Anyway, allowing the pawn value to vary gives me this:

Code: Select all

```
MG EG
P 0.67 1.07
N 3.27 2.94
B 3.19 3.09
R 4.08 5.39
Q 9.13 9.93
BB 0.10 0.21
```

so the problem certainly looks to be smaller, but is not actually gone. I guess that means that to do this correctly, I do need some passed-pawn terms.

### Re: Ab-initio evaluation tuning

Posted: **Thu Aug 31, 2017 12:13 pm**

by **asanjuan**

AlvaroBegue wrote:asanjuan wrote:[...]

you are fitting game outcomes (1, 0 or 0.5) over

f(x) = 1/(1+exp(-k*x))

The pawn value shoud be the result of the optimisation process, not an arbitray number. Your goal is to minimize that function, not to obtain 1.00 for the pawn value, wich is a "cosmetic" result. So: you need to tune ALL parameter values.

The introduction of the factor k allows you to have an arbitrary scale in the evaluation. If you like evaluations where the EG value of the pawn is 1.00, you can have them. If you like evaluations where k is 1.00, you can have them. Proportional evaluation functions are equivalent, except for the effects introduced by rounding.

In other words: go and try different K's until you get 1.00 as a result in endgame pawn value after tune every parameter.

But you can't fix both at the same time, because fixing EG pawn value introduces a bias in the rest of the parameters for a given K.
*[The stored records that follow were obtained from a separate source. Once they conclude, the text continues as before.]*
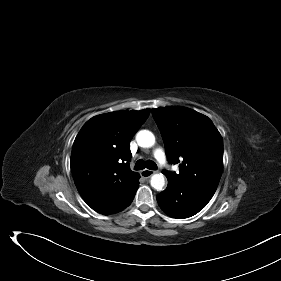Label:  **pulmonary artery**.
Segmentation results:
<instances>
[{"instance_id":"e3ab8cb5","label":"pulmonary artery","mask_w":281,"mask_h":281,"mask_svg":"<svg viewBox=\"0 0 281 281\" xmlns=\"http://www.w3.org/2000/svg\"><path fill=\"white\" fill-rule=\"evenodd\" d=\"M154 157L159 161V163L162 166H164V167L168 166L166 156H165L164 152L161 149H156L154 151Z\"/></svg>"}]
</instances>
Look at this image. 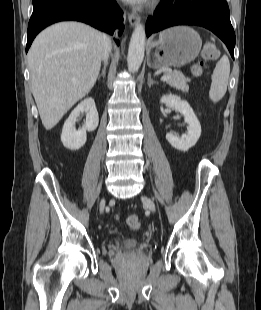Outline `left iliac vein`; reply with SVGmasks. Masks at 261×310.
Listing matches in <instances>:
<instances>
[{"label":"left iliac vein","mask_w":261,"mask_h":310,"mask_svg":"<svg viewBox=\"0 0 261 310\" xmlns=\"http://www.w3.org/2000/svg\"><path fill=\"white\" fill-rule=\"evenodd\" d=\"M142 201L152 212L155 211V204L150 198L143 196Z\"/></svg>","instance_id":"obj_1"}]
</instances>
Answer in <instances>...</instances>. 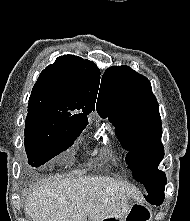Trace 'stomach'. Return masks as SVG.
I'll return each instance as SVG.
<instances>
[{
	"mask_svg": "<svg viewBox=\"0 0 190 221\" xmlns=\"http://www.w3.org/2000/svg\"><path fill=\"white\" fill-rule=\"evenodd\" d=\"M128 212H120V217L104 216L101 221H146V218H133V217H151L149 208H145L144 204H126Z\"/></svg>",
	"mask_w": 190,
	"mask_h": 221,
	"instance_id": "0dacf381",
	"label": "stomach"
}]
</instances>
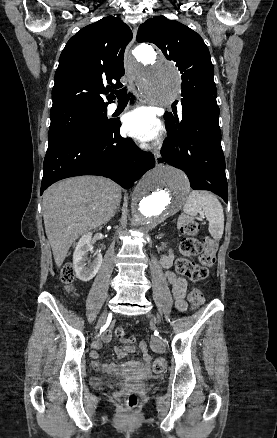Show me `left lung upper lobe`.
Returning <instances> with one entry per match:
<instances>
[{"instance_id": "5c2ea615", "label": "left lung upper lobe", "mask_w": 277, "mask_h": 438, "mask_svg": "<svg viewBox=\"0 0 277 438\" xmlns=\"http://www.w3.org/2000/svg\"><path fill=\"white\" fill-rule=\"evenodd\" d=\"M137 41L157 45L167 59L176 62L182 73L181 104L217 96L210 53L198 33L177 21L157 16L139 27ZM174 114H164L166 126L174 125Z\"/></svg>"}]
</instances>
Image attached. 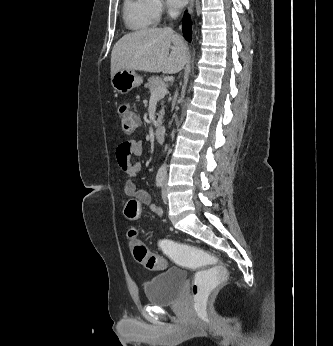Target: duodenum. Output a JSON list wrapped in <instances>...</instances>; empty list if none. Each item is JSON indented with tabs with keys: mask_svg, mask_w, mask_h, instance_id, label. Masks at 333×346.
Here are the masks:
<instances>
[{
	"mask_svg": "<svg viewBox=\"0 0 333 346\" xmlns=\"http://www.w3.org/2000/svg\"><path fill=\"white\" fill-rule=\"evenodd\" d=\"M155 138L158 142H163L165 139V127L163 126H157L155 128Z\"/></svg>",
	"mask_w": 333,
	"mask_h": 346,
	"instance_id": "obj_1",
	"label": "duodenum"
}]
</instances>
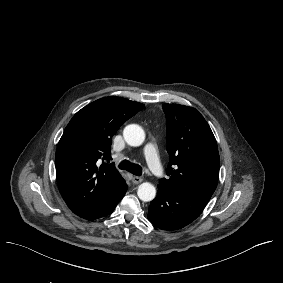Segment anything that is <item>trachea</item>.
<instances>
[{
    "label": "trachea",
    "instance_id": "3493384b",
    "mask_svg": "<svg viewBox=\"0 0 283 283\" xmlns=\"http://www.w3.org/2000/svg\"><path fill=\"white\" fill-rule=\"evenodd\" d=\"M119 168L122 170H126L128 172H131L132 174L136 175V176H141L142 175V168L140 165L132 163L128 160H123L120 164H119Z\"/></svg>",
    "mask_w": 283,
    "mask_h": 283
}]
</instances>
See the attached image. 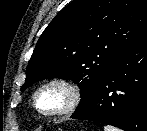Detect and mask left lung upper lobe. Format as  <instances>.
Here are the masks:
<instances>
[{"label": "left lung upper lobe", "mask_w": 147, "mask_h": 131, "mask_svg": "<svg viewBox=\"0 0 147 131\" xmlns=\"http://www.w3.org/2000/svg\"><path fill=\"white\" fill-rule=\"evenodd\" d=\"M145 38L147 0H73L39 38L21 90L42 79H70L80 88L77 113L113 62Z\"/></svg>", "instance_id": "obj_1"}]
</instances>
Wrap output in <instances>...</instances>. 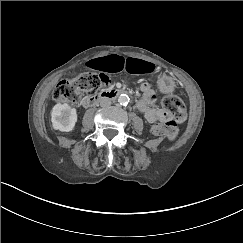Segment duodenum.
<instances>
[{
  "mask_svg": "<svg viewBox=\"0 0 243 243\" xmlns=\"http://www.w3.org/2000/svg\"><path fill=\"white\" fill-rule=\"evenodd\" d=\"M124 93L122 89L111 88L104 90L98 94L87 96L83 99L82 104L84 107H91L103 100H112Z\"/></svg>",
  "mask_w": 243,
  "mask_h": 243,
  "instance_id": "obj_1",
  "label": "duodenum"
}]
</instances>
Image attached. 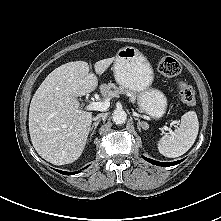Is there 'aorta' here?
<instances>
[{
	"mask_svg": "<svg viewBox=\"0 0 221 221\" xmlns=\"http://www.w3.org/2000/svg\"><path fill=\"white\" fill-rule=\"evenodd\" d=\"M127 119V114L124 110H115L112 114V120L115 124H123Z\"/></svg>",
	"mask_w": 221,
	"mask_h": 221,
	"instance_id": "1",
	"label": "aorta"
}]
</instances>
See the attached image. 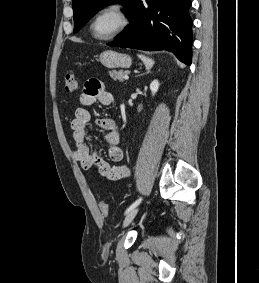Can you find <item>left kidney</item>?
<instances>
[{"instance_id": "1", "label": "left kidney", "mask_w": 259, "mask_h": 283, "mask_svg": "<svg viewBox=\"0 0 259 283\" xmlns=\"http://www.w3.org/2000/svg\"><path fill=\"white\" fill-rule=\"evenodd\" d=\"M159 81L158 80H154L151 82L150 84V90L152 92V95H155V93L158 91L159 89Z\"/></svg>"}]
</instances>
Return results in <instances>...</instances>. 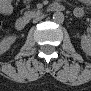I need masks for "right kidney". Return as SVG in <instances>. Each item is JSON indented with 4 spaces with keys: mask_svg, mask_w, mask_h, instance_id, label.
Instances as JSON below:
<instances>
[{
    "mask_svg": "<svg viewBox=\"0 0 91 91\" xmlns=\"http://www.w3.org/2000/svg\"><path fill=\"white\" fill-rule=\"evenodd\" d=\"M17 37L15 35L5 37L0 42V51L1 53H5L11 47V45L16 41Z\"/></svg>",
    "mask_w": 91,
    "mask_h": 91,
    "instance_id": "ca27d5eb",
    "label": "right kidney"
}]
</instances>
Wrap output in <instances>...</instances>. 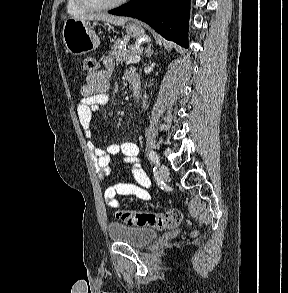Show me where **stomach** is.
<instances>
[{"mask_svg": "<svg viewBox=\"0 0 288 293\" xmlns=\"http://www.w3.org/2000/svg\"><path fill=\"white\" fill-rule=\"evenodd\" d=\"M126 32L131 37L144 35V29L135 22L126 25ZM66 50L73 55H83L98 48L100 39L90 21L69 18L65 21L62 31Z\"/></svg>", "mask_w": 288, "mask_h": 293, "instance_id": "stomach-1", "label": "stomach"}]
</instances>
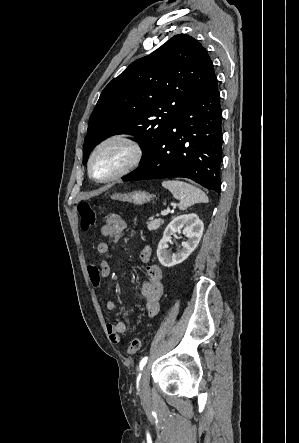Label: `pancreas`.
<instances>
[{"label":"pancreas","mask_w":299,"mask_h":443,"mask_svg":"<svg viewBox=\"0 0 299 443\" xmlns=\"http://www.w3.org/2000/svg\"><path fill=\"white\" fill-rule=\"evenodd\" d=\"M163 222L161 219H153V217H150L147 222V228L150 231L157 230Z\"/></svg>","instance_id":"obj_1"}]
</instances>
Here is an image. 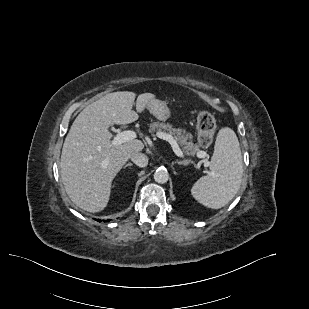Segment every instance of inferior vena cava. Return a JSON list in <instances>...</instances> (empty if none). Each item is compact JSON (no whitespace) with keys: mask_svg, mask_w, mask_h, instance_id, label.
<instances>
[{"mask_svg":"<svg viewBox=\"0 0 309 309\" xmlns=\"http://www.w3.org/2000/svg\"><path fill=\"white\" fill-rule=\"evenodd\" d=\"M131 160L139 167H145L148 164V157L140 152H135L131 156Z\"/></svg>","mask_w":309,"mask_h":309,"instance_id":"obj_1","label":"inferior vena cava"}]
</instances>
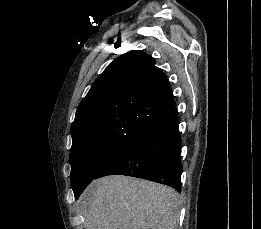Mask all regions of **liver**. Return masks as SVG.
<instances>
[{
	"label": "liver",
	"mask_w": 261,
	"mask_h": 229,
	"mask_svg": "<svg viewBox=\"0 0 261 229\" xmlns=\"http://www.w3.org/2000/svg\"><path fill=\"white\" fill-rule=\"evenodd\" d=\"M85 229H177L181 195L165 185L103 177L82 197Z\"/></svg>",
	"instance_id": "6515ba94"
}]
</instances>
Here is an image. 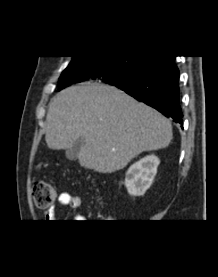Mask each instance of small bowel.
<instances>
[{
  "mask_svg": "<svg viewBox=\"0 0 218 277\" xmlns=\"http://www.w3.org/2000/svg\"><path fill=\"white\" fill-rule=\"evenodd\" d=\"M58 204L61 207H70L72 209H76L81 204V197L78 195H73L68 191H63L58 196ZM58 217V212L56 206H51L45 211V219L47 222H54ZM75 219H82L83 217L77 215L74 217Z\"/></svg>",
  "mask_w": 218,
  "mask_h": 277,
  "instance_id": "1",
  "label": "small bowel"
}]
</instances>
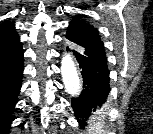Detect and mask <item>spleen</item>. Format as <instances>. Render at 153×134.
I'll use <instances>...</instances> for the list:
<instances>
[{
  "instance_id": "spleen-1",
  "label": "spleen",
  "mask_w": 153,
  "mask_h": 134,
  "mask_svg": "<svg viewBox=\"0 0 153 134\" xmlns=\"http://www.w3.org/2000/svg\"><path fill=\"white\" fill-rule=\"evenodd\" d=\"M105 118V114L102 110H98L96 114L93 116L92 121L89 124L88 133L89 134H102L104 131V123L103 120Z\"/></svg>"
}]
</instances>
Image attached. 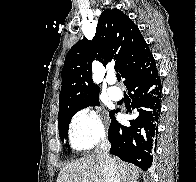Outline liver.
Listing matches in <instances>:
<instances>
[{"label":"liver","instance_id":"liver-1","mask_svg":"<svg viewBox=\"0 0 196 182\" xmlns=\"http://www.w3.org/2000/svg\"><path fill=\"white\" fill-rule=\"evenodd\" d=\"M120 182H137L139 169L114 157ZM56 182H103L100 159L97 155H88L67 164L60 170Z\"/></svg>","mask_w":196,"mask_h":182}]
</instances>
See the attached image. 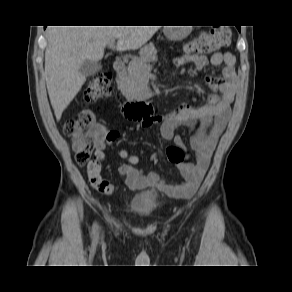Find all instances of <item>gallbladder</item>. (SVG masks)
Masks as SVG:
<instances>
[{"label": "gallbladder", "mask_w": 292, "mask_h": 292, "mask_svg": "<svg viewBox=\"0 0 292 292\" xmlns=\"http://www.w3.org/2000/svg\"><path fill=\"white\" fill-rule=\"evenodd\" d=\"M101 69V65L97 62L85 60L80 67V73L85 77L96 74Z\"/></svg>", "instance_id": "bac80fb5"}]
</instances>
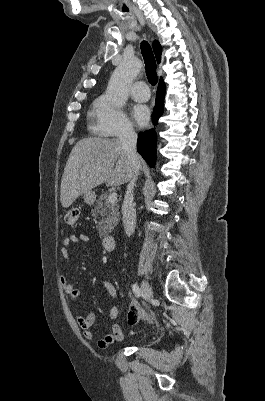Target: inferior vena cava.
<instances>
[{"mask_svg":"<svg viewBox=\"0 0 265 401\" xmlns=\"http://www.w3.org/2000/svg\"><path fill=\"white\" fill-rule=\"evenodd\" d=\"M119 140L127 152L128 160L131 166L130 182L127 184V190L122 205L123 225L128 237L134 233L136 227V211L133 207V188L139 174L140 156L136 152L137 134L134 132L132 124H123L119 134Z\"/></svg>","mask_w":265,"mask_h":401,"instance_id":"obj_1","label":"inferior vena cava"}]
</instances>
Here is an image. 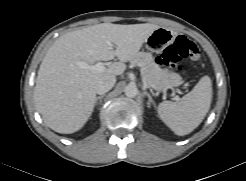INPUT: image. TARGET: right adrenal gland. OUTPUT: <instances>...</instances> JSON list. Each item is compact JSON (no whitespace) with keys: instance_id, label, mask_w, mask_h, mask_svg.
Returning <instances> with one entry per match:
<instances>
[{"instance_id":"right-adrenal-gland-1","label":"right adrenal gland","mask_w":246,"mask_h":181,"mask_svg":"<svg viewBox=\"0 0 246 181\" xmlns=\"http://www.w3.org/2000/svg\"><path fill=\"white\" fill-rule=\"evenodd\" d=\"M103 97H104V95H101V96L96 97V99H95V105L98 104V101L101 102L102 99H103Z\"/></svg>"}]
</instances>
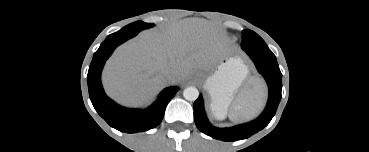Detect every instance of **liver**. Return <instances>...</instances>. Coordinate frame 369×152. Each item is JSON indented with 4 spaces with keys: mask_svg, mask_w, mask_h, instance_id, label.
<instances>
[{
    "mask_svg": "<svg viewBox=\"0 0 369 152\" xmlns=\"http://www.w3.org/2000/svg\"><path fill=\"white\" fill-rule=\"evenodd\" d=\"M220 39L219 28L203 19L144 31L108 60L102 77L105 90L121 104L143 105L168 84L188 78L194 68L208 66L219 54ZM261 87L256 84L249 91Z\"/></svg>",
    "mask_w": 369,
    "mask_h": 152,
    "instance_id": "liver-1",
    "label": "liver"
}]
</instances>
### Re: Ab-initio evaluation tuning

Posted: **Thu Aug 31, 2017 12:18 pm**

by **Evert**

AlvaroBegue wrote:
This should not bother you at all. A probability is a continuous quantity that expresses our expectation of a binary result, and we use logistic regression to fit probabilities to discrete outcomes all the time. If you have time to play more games, you should probably play them from new positions so you get a more complete sample of situations on the board, instead of playing them from the same positions.

Maybe.

But how certain are you that the outcome is correct? If the result is 1-0, but a match over 10 games would result in 7-3, then we would be better off using 0.7 rather than 1.0 for that position. Worse, what if the result of a 10-game match is 1-9? Right now we treat positions that are won because you are a minor ahead as though they should give the same score as positions that are won because you are a queen ahead. They aren't, of course. Allowing for a difference there should reduce the noise in the fit. Of course adding more positions can also do that, but each individual position is then less important. On the other hand, reducing noise is not a goal

*per se*.

The interesting positions here are not those where you are a piece ahead (or behind), of course, but those closer to the draw score, around the inflection point of the logistic function. I might try to make an estimate for how much time it would take to get a better estimate for some of those.